(Dataset entries)

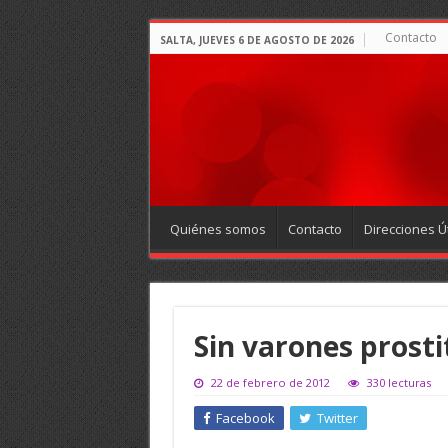
Contacto
SALTA, JUEVES 6 DE AGOSTO DE 2026
Quiénes somos
Contacto
Direcciones Út
Sin varones prost
22 de febrero de 2012
330 lecturas
Facebook
Twitter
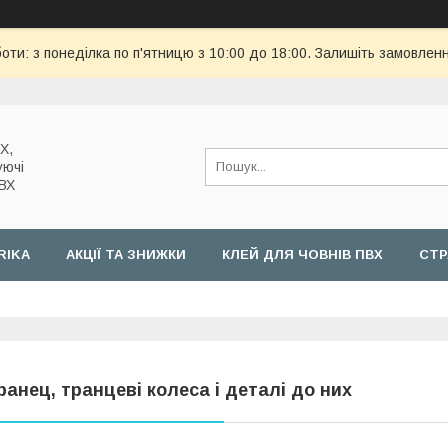
оти: з понеділка по п'ятницю з 10:00 до 18:00. Залишіть замовленн
Х,
уючі
ПВХ
RIKA
АКЦІЇ ТА ЗНИЖКИ
КЛЕЙ ДЛЯ ЧОВНІВ ПВХ
СТР
ранец, транцеві колеса і деталі до них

### WORK ITEM
Your copy should hold only the lines from the line with "22 de febrero de 2012" through the end of the data above, both ends included, transcribed exactly and without pictures.

### EXERCISE RESULT
22 de febrero de 2012
330 lecturas
Facebook
Twitter
оти: з понеділка по п'ятницю з 10:00 до 18:00. Залишіть замовленн
Х,
уючі
ПВХ
RIKA
АКЦІЇ ТА ЗНИЖКИ
КЛЕЙ ДЛЯ ЧОВНІВ ПВХ
СТР
ранец, транцеві колеса і деталі до них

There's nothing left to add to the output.